Requirements -> Design -> Code -> Integration -> Test -> Deploy

In traditional waterfall development: 1. Each step ended when the next begins; 2. Mistakes found in the later stages are more expensive to fix; 3. No provisions for changing requirements

**Problem with this approach:**

* No provisions for changing requirements
* Because all of the teams worked separately, the development team was not always aware of operational roadblocks that might prevent the program from working as anticipated
* The people the furthest from the code who knew the least about it were deploying it into production

## Extreme Programming

In 1996, Kent Beck introduced Extreme Programming based on an interactive approach to software development. It was intended to improve software quality and responsiveness to changing customer requirements. It was one of the first agile methods.

## Agile Manifesto

In 2001, seventeen software developers met at a resort in Snowbird, Utah to discuss these lightweight development methods. Together, they published the Manifesto for Agile Software Development.
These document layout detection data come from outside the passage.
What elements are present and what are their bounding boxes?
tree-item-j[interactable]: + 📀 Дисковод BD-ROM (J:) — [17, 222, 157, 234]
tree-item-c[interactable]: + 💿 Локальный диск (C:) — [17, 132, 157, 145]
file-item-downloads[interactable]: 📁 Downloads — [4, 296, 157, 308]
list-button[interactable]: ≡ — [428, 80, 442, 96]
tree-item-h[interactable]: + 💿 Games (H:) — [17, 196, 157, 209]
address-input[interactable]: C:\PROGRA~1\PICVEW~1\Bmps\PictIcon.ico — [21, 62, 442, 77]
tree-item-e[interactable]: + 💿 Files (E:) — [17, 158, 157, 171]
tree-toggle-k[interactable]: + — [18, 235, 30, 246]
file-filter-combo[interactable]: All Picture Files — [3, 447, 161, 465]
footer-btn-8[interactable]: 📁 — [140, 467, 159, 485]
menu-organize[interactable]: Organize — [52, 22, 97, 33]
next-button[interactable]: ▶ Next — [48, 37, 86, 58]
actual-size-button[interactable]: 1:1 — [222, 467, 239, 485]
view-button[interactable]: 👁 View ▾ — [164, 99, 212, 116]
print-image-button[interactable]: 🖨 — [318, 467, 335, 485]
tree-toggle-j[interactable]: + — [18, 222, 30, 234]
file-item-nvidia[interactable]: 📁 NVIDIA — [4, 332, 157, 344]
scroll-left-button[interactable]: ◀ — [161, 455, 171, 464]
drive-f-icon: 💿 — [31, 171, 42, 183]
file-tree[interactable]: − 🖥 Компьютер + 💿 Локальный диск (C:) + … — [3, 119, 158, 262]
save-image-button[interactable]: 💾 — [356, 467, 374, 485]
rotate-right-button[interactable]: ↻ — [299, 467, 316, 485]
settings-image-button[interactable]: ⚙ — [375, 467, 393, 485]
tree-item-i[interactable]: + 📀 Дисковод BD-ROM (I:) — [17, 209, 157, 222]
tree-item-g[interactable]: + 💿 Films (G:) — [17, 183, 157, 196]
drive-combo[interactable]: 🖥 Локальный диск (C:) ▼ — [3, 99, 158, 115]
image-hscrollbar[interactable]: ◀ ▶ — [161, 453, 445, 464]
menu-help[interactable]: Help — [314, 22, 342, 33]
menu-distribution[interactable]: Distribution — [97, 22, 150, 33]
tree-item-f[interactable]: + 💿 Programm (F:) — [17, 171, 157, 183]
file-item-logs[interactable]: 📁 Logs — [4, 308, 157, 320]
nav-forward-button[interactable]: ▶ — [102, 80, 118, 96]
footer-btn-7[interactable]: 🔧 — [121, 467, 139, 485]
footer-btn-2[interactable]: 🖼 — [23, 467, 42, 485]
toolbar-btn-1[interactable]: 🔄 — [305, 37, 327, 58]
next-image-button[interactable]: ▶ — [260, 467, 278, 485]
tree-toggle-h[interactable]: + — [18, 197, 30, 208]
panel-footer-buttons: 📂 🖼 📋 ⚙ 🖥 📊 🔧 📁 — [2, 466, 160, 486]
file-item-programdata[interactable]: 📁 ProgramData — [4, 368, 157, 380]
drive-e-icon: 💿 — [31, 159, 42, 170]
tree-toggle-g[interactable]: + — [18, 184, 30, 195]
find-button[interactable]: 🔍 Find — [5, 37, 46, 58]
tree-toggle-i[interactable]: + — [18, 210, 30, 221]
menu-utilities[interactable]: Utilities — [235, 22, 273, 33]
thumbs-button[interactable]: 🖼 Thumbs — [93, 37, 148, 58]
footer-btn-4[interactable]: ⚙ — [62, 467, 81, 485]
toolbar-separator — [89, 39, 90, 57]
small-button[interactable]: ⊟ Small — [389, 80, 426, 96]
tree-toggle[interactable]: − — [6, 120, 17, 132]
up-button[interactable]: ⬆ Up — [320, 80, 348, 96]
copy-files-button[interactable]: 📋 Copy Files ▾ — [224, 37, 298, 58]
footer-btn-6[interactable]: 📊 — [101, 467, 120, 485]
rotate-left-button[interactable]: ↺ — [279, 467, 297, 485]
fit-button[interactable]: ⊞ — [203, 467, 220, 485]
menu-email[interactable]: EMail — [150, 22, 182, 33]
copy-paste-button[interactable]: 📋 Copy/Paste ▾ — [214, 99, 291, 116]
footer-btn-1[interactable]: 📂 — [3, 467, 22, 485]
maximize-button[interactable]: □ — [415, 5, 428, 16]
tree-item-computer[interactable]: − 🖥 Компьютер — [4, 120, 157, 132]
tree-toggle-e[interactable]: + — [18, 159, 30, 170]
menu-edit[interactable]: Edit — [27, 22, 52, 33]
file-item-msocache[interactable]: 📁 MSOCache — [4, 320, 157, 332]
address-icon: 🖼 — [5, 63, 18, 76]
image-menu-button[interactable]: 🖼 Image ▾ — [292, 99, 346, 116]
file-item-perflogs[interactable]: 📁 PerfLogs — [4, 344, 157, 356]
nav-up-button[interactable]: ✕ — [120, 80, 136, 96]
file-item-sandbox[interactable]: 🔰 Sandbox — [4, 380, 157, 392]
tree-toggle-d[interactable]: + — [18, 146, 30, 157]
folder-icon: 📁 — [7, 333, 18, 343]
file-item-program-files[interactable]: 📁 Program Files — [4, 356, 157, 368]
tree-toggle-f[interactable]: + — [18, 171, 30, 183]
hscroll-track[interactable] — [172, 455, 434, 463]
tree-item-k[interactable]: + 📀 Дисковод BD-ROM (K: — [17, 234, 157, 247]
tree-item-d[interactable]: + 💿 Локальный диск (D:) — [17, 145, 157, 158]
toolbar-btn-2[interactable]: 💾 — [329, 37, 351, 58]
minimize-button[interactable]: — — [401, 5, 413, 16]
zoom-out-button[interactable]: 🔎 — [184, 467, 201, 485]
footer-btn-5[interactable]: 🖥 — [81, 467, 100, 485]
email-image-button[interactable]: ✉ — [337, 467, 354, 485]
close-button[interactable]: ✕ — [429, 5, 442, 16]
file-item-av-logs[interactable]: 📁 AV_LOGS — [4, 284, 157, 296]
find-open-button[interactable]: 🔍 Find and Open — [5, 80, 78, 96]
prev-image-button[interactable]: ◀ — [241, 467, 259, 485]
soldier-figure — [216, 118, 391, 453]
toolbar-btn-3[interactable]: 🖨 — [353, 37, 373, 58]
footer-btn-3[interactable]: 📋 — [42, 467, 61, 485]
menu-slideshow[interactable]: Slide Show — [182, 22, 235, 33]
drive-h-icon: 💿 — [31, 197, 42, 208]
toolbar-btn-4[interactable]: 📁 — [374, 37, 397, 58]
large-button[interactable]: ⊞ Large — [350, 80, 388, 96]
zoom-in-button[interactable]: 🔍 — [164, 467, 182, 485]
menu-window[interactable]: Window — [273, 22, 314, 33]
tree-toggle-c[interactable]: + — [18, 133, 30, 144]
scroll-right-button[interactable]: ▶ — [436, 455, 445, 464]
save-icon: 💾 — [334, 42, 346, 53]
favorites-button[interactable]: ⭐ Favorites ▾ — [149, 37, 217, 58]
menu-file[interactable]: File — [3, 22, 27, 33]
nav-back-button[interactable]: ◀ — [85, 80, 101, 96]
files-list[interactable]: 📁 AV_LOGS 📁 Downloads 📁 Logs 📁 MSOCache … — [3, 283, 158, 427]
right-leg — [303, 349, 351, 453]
* **Individuals and interactions** over processes and tools
* **Working software** over comprehensive documentation
* **Customer collaboration** over contract negotiation
* **Responding to change** over following a plan

That is, while there is value in the items on the right, we value the items on the left more.

## Agile Development

Cycle: ... -> Requirements -> Plan -> Design -> Develop -> Release -> Track & Monitor -> ...

* Requirements and solutions evolve through the collaborative effort of **self-organizing** and **cross-functional** teams and their customers
* It advocates **adaptive planning**, evolutionary development, early delivery, and **continual improvement**
* It encourages rapid and flexible **response to change**

### **Agile Dilemma / Why Agile alone not good enough?**

While Agile improved the speed and accuracy of software for developers, it did nothing for operations. Many development team just got frustrated by ops not being able to deliver at the speed of development.
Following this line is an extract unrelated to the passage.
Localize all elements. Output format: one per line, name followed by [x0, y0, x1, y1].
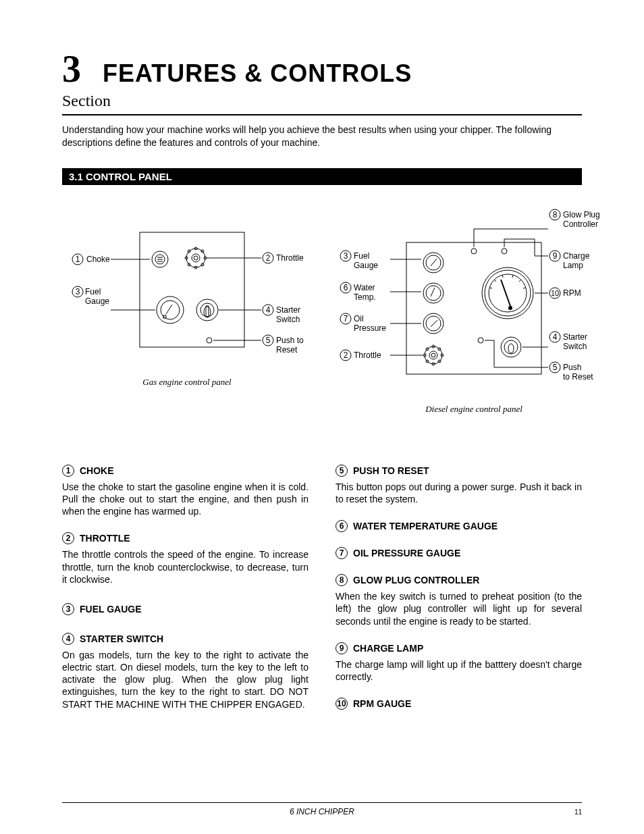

### How Agile are your teams?

* [x] Small team: 5 ± 2
* [x] Dedicated
* [x] Co-located
* [x] Cross-functional
* [x] Self managing

### Working as an Agile Team

* Iterative Sprints
* Groomed Backlogs
* Customer Stories
* 2 Week Deliverables

### Agile Antipatterns

You will fail if you...

* Lack of real Product Owner
* If your teams are too large
* If your teams and not dedicated
* If your teams are geographically distributed
* If your teams siloed
* If your teams are not self managing

## The history reminds us that DevOps is:

* From the practitioners, by practitioners
* Not a product, specification, job title
* An experience-based movement
* Decentralized and open to all

## Goal of Microservice is Agility

* Smart experimentation
* Moving in-market with maximum velocity and minimum risk
* Gaining quick valuable insight to continuously change the value proposition and quality

## DevOps Thinking / Tenets

* Social Coding
* Behavior and Test Driven Development
* Working in small batches
* Build **Minimum Viable Products** for gaining insights
* Failure leads to understanding

### Think Cloud Native

* The Twelve-Factor App describes patterns for cloud-native architectures which leverage microservices
* Applications are design as a collection of stateless microservices
* State is maintained in separate databases and persistent object stores
* Resilience and horizontal scaling is achieved through deploying multiple instances
* Failing instances are killed and re-spawned, not debugged and patched (cattle not pets)
* DevOps pipelines help manage continuous delivery of services

### Think Microservices

The microservice architectural style is an approach to developing a single application as a **suite of small services**, each **running in its own process** and communicating with lightweight mechanisms, often an HTTP resource API. These services are **built around business capabilities** and **independently deployable** by fully automated deployment machinery.

### Design for Failure

* Embrace failures: they will happen! Move from "How to avoid" —> "How to identify & what to do about it". Move from "Pure operational concern" —> "developer concern".
* External calls to other services that you don’t control are especially prone to problems:
  * Use separate thread pools
  * Time out quickly
* Circuit breaker pattern: identify problem and do something about it to avoid cascading failures
* Bulkhead pattern: Isolation from start to limit scope of failure (separate thread pools)
* Monkey testing: test by breaking (yes, on purpose! see: Netflix Chaos Monkey and Simian Army)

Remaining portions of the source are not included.